Just to clear up any misunderstanding.

Initially I was considering a PP on the edge of the rebalance bands, so

Option 1. (15% Gold, 15% Cash) =30% "Store of value ie savings" plus "35% Shares, 35% Bonds" =70% "Investments"

or

Option 2. (35% Gold, 35% Cash) = 70% "Store of value" plus "15% Shares, 15% Bonds" = 30% "Investments"

however, thanks to everyones useful input, I personally would stay with a standard 4 x 25 PP and make any additional weighting via a variable portfolio.

Now that being said, my "reality check" is this......

If I did not have a large equity exposure when I was young (which was due to dumb luck, not great financial insight) there would be NO way I could look forward to retirement in a few years.

Reality check No 2. My elderly mother currently has a PP where half the allocation (2x25%) is in overvalued Shares (near 2008 peak) and overvalued bonds (at historic high price). If we did not have a large cash allocation outside the PP, we would have no meaningful buffer in case of unforseen expenses due to the small total amount of her assets.

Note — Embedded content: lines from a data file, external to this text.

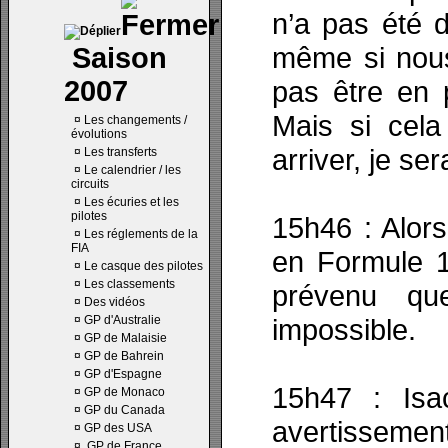
n’a pas été d
même si nous
Saison
2007
pas être en p
Mais si cela 
¤
Les changements /
évolutions
arriver, je se
¤
Les transferts
¤
Le calendrier / les
circuits
¤
Les écuries et les
pilotes
15h46 : Alors
¤
Les réglements de la
FIA
en Formule 1
¤
Le casque des pilotes
¤
Les classements
prévenu qu
¤
Des vidéos
¤
GP d'Australie
impossible.
¤
GP de Malaisie
¤
GP de Bahrein
¤
GP d'Espagne
15h47 : Isa
¤
GP de Monaco
¤
GP du Canada
avertissemen
¤
GP des USA
¤
GP de France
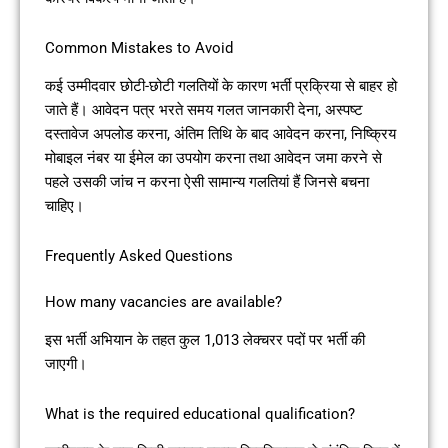
Common Mistakes to Avoid
कई उम्मीदवार छोटी-छोटी गलतियों के कारण भर्ती प्रक्रिया से बाहर हो
जाते हैं। आवेदन पत्र भरते समय गलत जानकारी देना, अस्पष्ट
दस्तावेज अपलोड करना, अंतिम तिथि के बाद आवेदन करना, निष्क्रिय
मोबाइल नंबर या ईमेल का उपयोग करना तथा आवेदन जमा करने से
पहले उसकी जांच न करना ऐसी सामान्य गलतियां हैं जिनसे बचना
चाहिए।
Frequently Asked Questions
How many vacancies are available?
इस भर्ती अभियान के तहत कुल 1,013 लेक्चरर पदों पर भर्ती की
जाएगी।
What is the required educational qualification?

So to summarize my thoughts:

1. Core position in standard 4x25PP, "BUT"

2. A variable portfolio may be prudent depending on your personal situation. Eg: Age, health, unusually high or low equity valuations, job security etc. While a variable portfolio can be thought of as a way to make outsized returns, it can also be used as a "safety net".

Now I would especially like to thank everyone because of their open mindset and not just saying "Insert Portfolio Name Here" is the one and only option to consider.